Takie działania pozytywnie wpływają na poziom pracy. Pozwalają uzupełnić
wiedzę, a oprócz tego wprowadzają pewien rodzaj świeżości do zawodowej
rutyny. Wierzę także, że w ślad za dbałością o odpowiedni poziom wiedzy
merytorycznej, nastąpi włączenie do programu kształcenia bibliotekarzy
intensywnego nauczania języków obcych.
Zawód bibliotekarza ma długą i bogatą
tradycję, mimo to nie należy do profesji uprzywilejowanych. Obecnie w naszym
kraju obserwuje się głęboki kryzys tego zawodu (płace są tego odzwierciedleniem).
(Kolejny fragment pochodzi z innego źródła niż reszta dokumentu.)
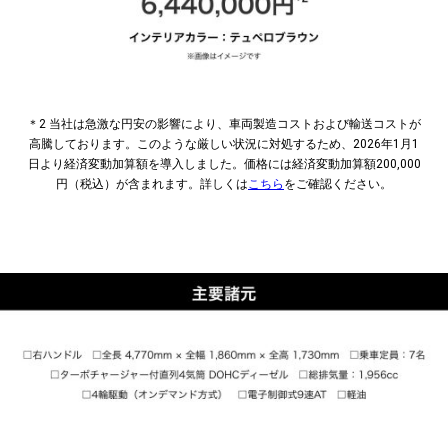
​​＊2 当社は急激な円安の影響により、車両製造コストおよび輸送コストが
高騰しております。
このような厳しい状況に対処するため、2026年1月1
日より経済変動加算額を導入しました。‎
価格には経済変動加算額200,000
円（税込）が含まれます。
詳しくは
こちら
をご確認ください。​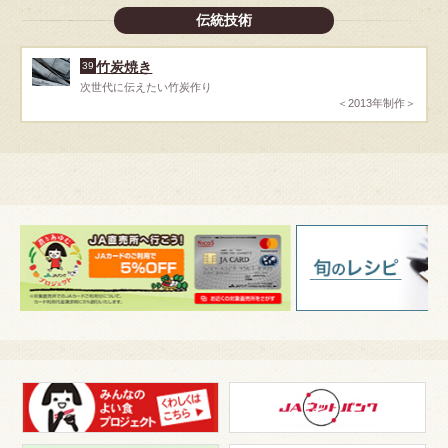
伝統技術
竹炭焼き
39
次世代に伝えたい竹炭作り
＜2013年制作＞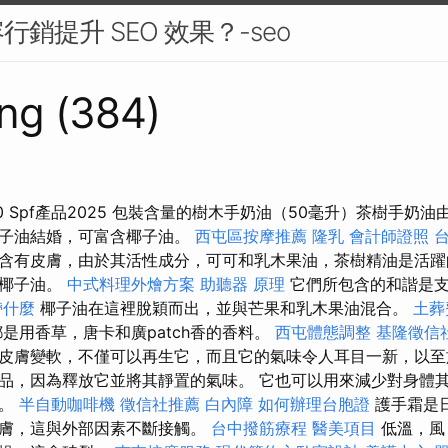
銷提升 SEO 效果？-seo
ng (384)
20 Spf產品2025 包裝含量的樹木手奶油（50毫升）茶樹手奶
椰子油結婚，可富含椰子油。
西屯區按摩推薦
隆乳
會計師證照
含有皮膚，由於其活性成分，可可和乳木果油，茶樹精油是活躍
配椰子油。
中式料理外燴方案
助聽器 原理
它們所包含的和諧是支
帶什麼
椰子油在這裡脫穎而出，並與芒果和乳木果油混合。
土葬
是用香草，唐卡和廣patch香的香料。
西屯體態調整
基隆徵信
皮膚變軟，不僅可以再生它，而且它的氣味令人耳目一新，以至
品，因為釋放它並將其靜置的氣味。 它也可以用來減少對身體
睛。
半自動咖啡機
徵信社推薦
白內障
如何辦理台胞證
護手霜是
皮膚，這與外部因素不斷接觸。
台中撥筋療程
醫美項目
低溫，風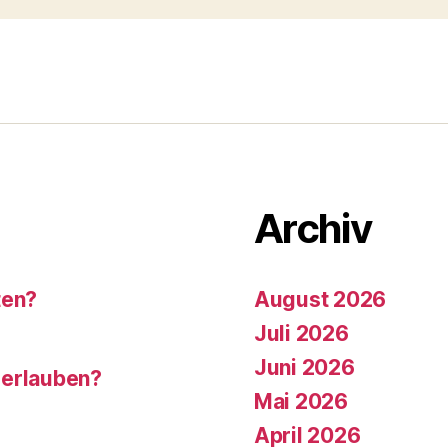
Archiv
ten?
August 2026
Juli 2026
Juni 2026
 erlauben?
Mai 2026
April 2026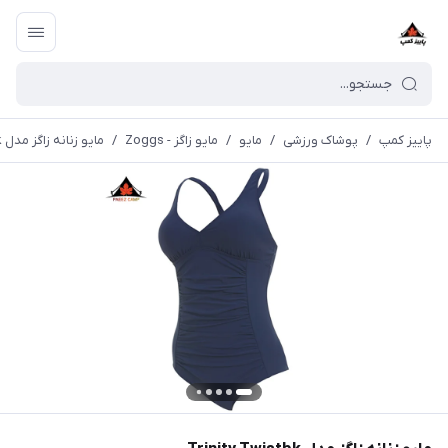
پاییز کمپ
/
پوشاک ورزشی
/
مايو
/
مایو زاگز - Zoggs
/
مایو زنانه زاگز مدل Trinity Twistbk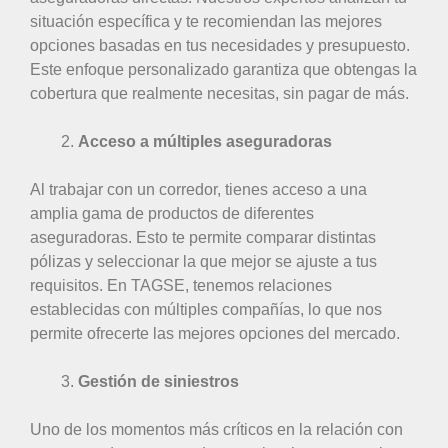
situación específica y te recomiendan las mejores
opciones basadas en tus necesidades y presupuesto.
Este enfoque personalizado garantiza que obtengas la
cobertura que realmente necesitas, sin pagar de más.
Acceso a múltiples aseguradoras
Al trabajar con un corredor, tienes acceso a una
amplia gama de productos de diferentes
aseguradoras. Esto te permite comparar distintas
pólizas y seleccionar la que mejor se ajuste a tus
requisitos. En TAGSE, tenemos relaciones
establecidas con múltiples compañías, lo que nos
permite ofrecerte las mejores opciones del mercado.
Gestión de siniestros
Uno de los momentos más críticos en la relación con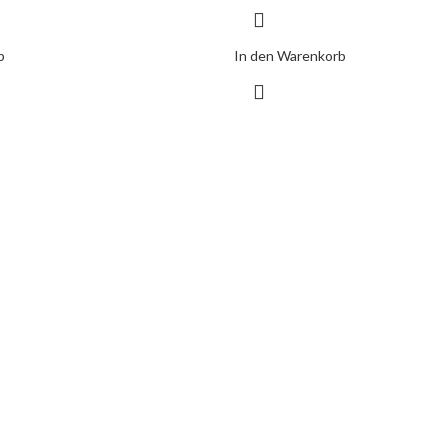
b
In den Warenkorb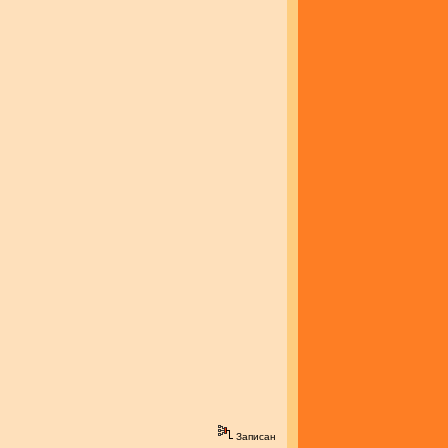
Записан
Stoi on niestety również na niskim szczeblu drabiny społecznej, choć wymaga
wysokich kwalifikacji, oczytania, umiejętności pracy z wymagającym użytkownikiem
i - co jednocześnie jest paradoksem tej profesji - obarcza wykonywaniem
dużej ilości prostych czynności. Postać uniwersalnego bibliotekarza przeszła
już do historii. Zróżnicowanie typów bibliotek, rozmaitość ich zadań, odrębny
charakter zbiorów, jak również odmienny rodzaj użytkowników powoduje potrzebę
specjalizacji stanowisk bibliotecznych, równocześnie specjalizację samych
bibliotekarzy. Burzliwy rozwój technologii informatycznych stawia przed
bibliotekarzami nowe zadania, wymaga nowych umiejętności. Bibliotekarz
stał się dziś organizatorem zasobów informacyjnych, czynnym pośrednikiem
między szeroko pojętą informacją utrwaloną na różnego rodzaju nośnikach
- a czytelnikiem. Uczy, w jaki sposób dotrzeć do informacji, jak korzystać
z katalogów, jak wypożyczyć książki. Powinno to znaleźć większe odzwierciedlenie
w programie kształcenia i nowoczesnym przygotowaniu do zawodu.
Nowa sytuacja ekonomiczna, społeczna
i polityczna, w której muszą funkcjonować biblioteki, wymusza zmiany w
systemie edukacyjnym, wymaga dostosowania i reorganizacji programów kształcenia
do standardów światowych. Pomimo iż zaistniała sytuacja jest trudna dla
całego środowiska bibliotekarzy, zdaje ono sobie jednak sprawę, że zmiany
te są konieczne, potrzebne i ważne. Uświadomienie sobie tych potrzeb jest
już pierwszym, poważnym krokiem naprzód!